Not gonna lie guys, you have put me down a bit. Here I am, got some pure MDMA from the glorious internet (if I had this access to all the different drugs back then OMG) and MDA, and have had it about a year, waiting like a fine bottle of Champagne to open up on a good day. Well that time is near, and I must say, I am worried.
I was Rolling starting in 2000. Back then man it was amazing, the culture, music, all of it. When I went to college in 2003, I rolled a few times but the pills got dirtier and dirtier with worse come downs and hangovers. So I stopped
I remember the last time I rolled in 2006, at Junkie XL, in ATL. My sister had me up to hang out and roll, and they were fairly new to the scene wheras I am a veteran. The way they did it was odd. They wanted to re dose all night long, I gave up my last roll for my sister. I was taught to take 2 pills then in an hour or 2 take another or maybe 2, but then after that its over. let it go. It was just different, I realize people were doing that before, but it was new to me.
There can only be a few things here. Isomeric differences: with the S-isomer being much more active, looking at PihKAl the R isomer is active but less so, and the experience is similar, but not as sparkly. There should not be any major difference in the lasting hangover, if anything, the more active S-Isomer should be worse since it drains Serotonin much more readily.
Then there are by products in the synthesis, as we all know the differing substiution patterns to amphetamines are pretty much all active, with methylenedioxy compounds probably in the list of impurities found in the endpoint, and also would probably ride along with in the recrystallizations. The only way to get real super pure product reliably is chromatography (do the dutch labs do this?)

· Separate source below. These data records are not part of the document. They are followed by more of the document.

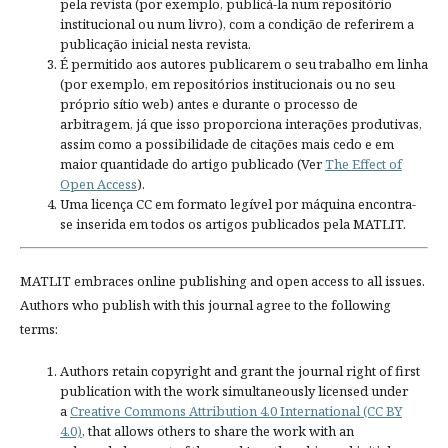
pela revista (por exemplo, publicá-la num repositório
institucional ou num livro), com a condição de referirem a
publicação inicial nesta revista.
É permitido aos autores publicarem o seu trabalho em linha
(por exemplo, em repositórios institucionais ou no seu
próprio sítio web) antes e durante o processo de
arbitragem, já que isso proporciona interações produtivas,
assim como a possibilidade de citações mais cedo e em
maior quantidade do artigo publicado (Ver
The Effect of
Open Access
).
Uma licença CC em formato legível por máquina encontra-
se inserida em todos os artigos publicados pela MATLIT.
MATLIT embraces online publishing and open access to all issues.
Authors who publish with this journal agree to the following
terms:
Authors retain copyright and grant the journal right of first
publication with the work simultaneously licensed under
a
Creative Commons Attribution 4.0 International (CC BY
4.0)
, that allows others to share the work with an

My issue with this is with so many people have Marquis tested these things (is this mostly with pills or also powder/crystal?) Marquis can be fooled, but it cant be the rule, rather the exception. Now if you get marquis tested product that turns black/purple immediately, it can safely be said to be high yield. Not many impurities are active in that low of concentration.
I feel that if the synthetic pathway has changed, the issue is a preference for the R-Isomer (remember Shulgin used Racemic MDMA most of the time). So the preference may be fairly high. The issue with all these negative reactions in the following days I feel is probably misuse and over use of the drug.
Or we are getting old... but again, Shulgin and his colleagues werent spring chickens when they tool MDMA.
I hope I aint disappointed when I get the chance to take my MDA/MDMA rolls!
Edit: As someone who has worked in the chemical and pharmaceutical business a very long time, GMP/GLP, albeit slow and tedious as shit is indeed a good thing and brings traceability and accountability to pharmaceutical companies. It is there for a reason.